Attorneys made opening statements on the first of a four-day criminal trial in which Rene Ortiz, of Casa Grande, Arizona, is accused of threatening to kill either Donald Trump or Kamala Harris - whoever won the 2024 presidential election - and again threatening to kill Trump after he won.
On Nov. 5, 2024, U.S. Marine combat veteran Ortiz hand-delivered a printed document to the Sandra Day O'Connor U.S. Courthouse in Phoenix that read:
"I, Rene Ortiz, hereby move the court to execute the newly elected POTUS. I chose to execute the newly elected POTUS by firing an M-16A2 service rifle with a magazine of 6 rounds. The court and the defendants were warned to withdraw from their campaign."
On Nov. 25, 2024, he delivered two more documents to the Evo A. DeConcini U.S. Courthouse in Tucson, Arizona. Among other things, those documents read:
"The plaintiff petitions the court for him to make an attempt to shot at the candidate with an M-16A2 service rifle with a magazine of 3 rounds from a distance of 300 or 500 yards, the rounds targeting the head, not the ear of the candidate."
Federal prosecutor Abbie Broughton told a 14-member jury panel Tuesday that Ortiz, fed up over an employment dispute with the Department of Veterans Affairs, wanted to draw attention to multiple civil complaints he had filed in the past, all of which had been dismissed.
"He made those threats because they were violent and threatening, knowing they'd be taken seriously," Broughton said.
She said Ortiz included in the documents the fact that he was awarded in the Marines for marksmanship in hopes the threat would not be taken lightly.
Representing Ortiz, public defender Michael Ryan said the specific language cited in the indictment shows no evidence of an actual threat.
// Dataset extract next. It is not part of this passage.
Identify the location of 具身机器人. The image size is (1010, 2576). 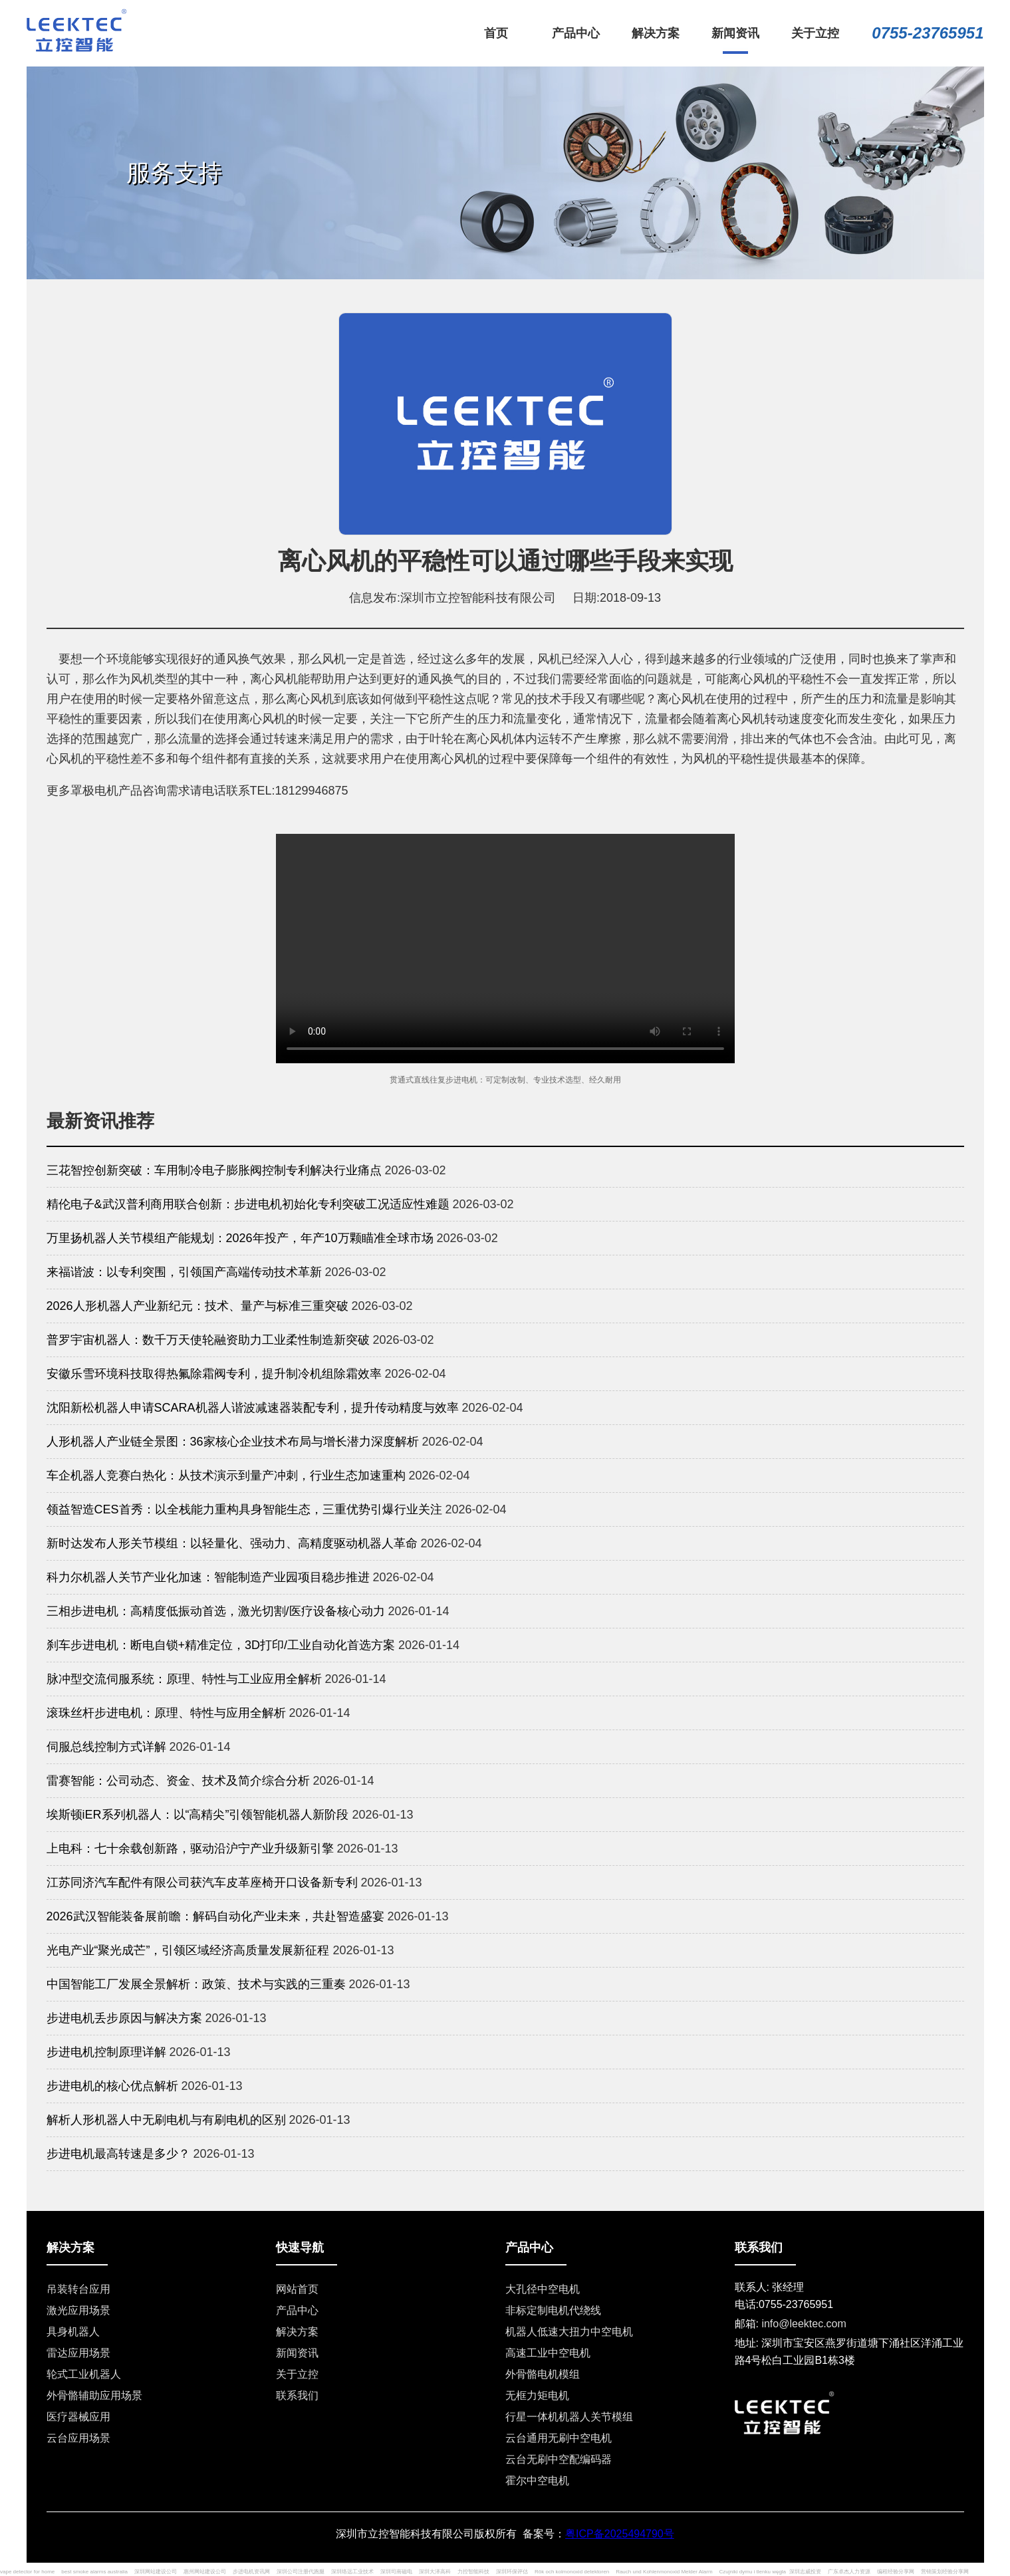 (73, 2331). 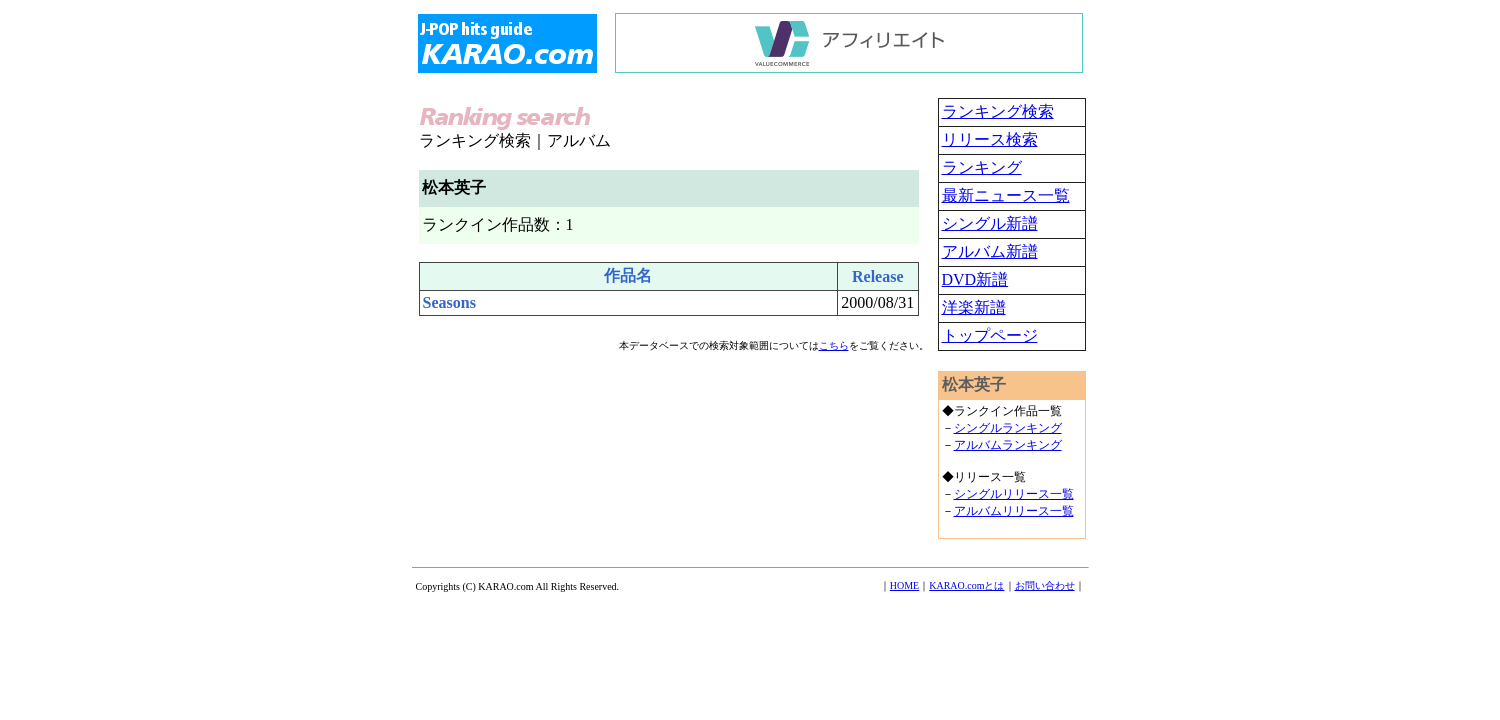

"These aren't just statements," Ryan told the jury. "They are motions or complaints requesting permission to do it himself in a certain way. They require the court's approval before he'd be able to act."
Because a court would obviously never grant such a request, Ryan said no danger was ever present.
"This is just the disorganized ramblings of a mentally ill person trying to get attention," he said.
Ryan said Ortiz's family and psychologist will testify in the next three days that Ortiz has slowly but surely been losing his grip on reality.
"He's delusional," Ryan said. "He's grandiose."
He said the 56-year-old suffers from PTSD and has filed "dozens" of rambling lawsuits in federal court that don't make logical sense.
In the filings in question, Ortiz named plaintiffs like the Department of Veterans Affairs, the American Federation of Government Employees, "The Law Offices of Alpha Zulu" and two sitting federal judges who had dismissed his previous suits. He claims the first assassination attempt on Trump was a hoax, calls for the prosecution of every citizen who voted for him or Harris and requests a hearing before the president, vice president, speaker of the House and chief justice of the Supreme Court "to acknowledge their shortfalls and consider a transition of power in light of their failures."
"This is all within the same document," Ryan said. "None of it makes any sense."
He added that Ortiz does not own a firearm and has no means of carrying out the actions he described.
Broughton said that doesn't matter.
"What makes this a crime is the threats themselves," she said.
Secret Service agents interviewed Ortiz about the court documents on Dec. 5, 2024. When asked if he still intended to assassinate Trump, he answered: "If my demands are not met."
When asked again, he said, "I'm going to stand by what I wrote. I've got nothing to lose."
Elizabeth Stephenson, an employee of the Sandra Day O'Connor clerk's office, testified that Ortiz "seemed to know what he was doing" when he delivered the documents to her office on Nov. 4, 2024. She said he had been in at least six times before to file other lawsuits, and in those encounters, she felt the need to act cautiously around him.
She remained on the stand at the end of the day Tuesday. Ortiz himself is not listed as a witness.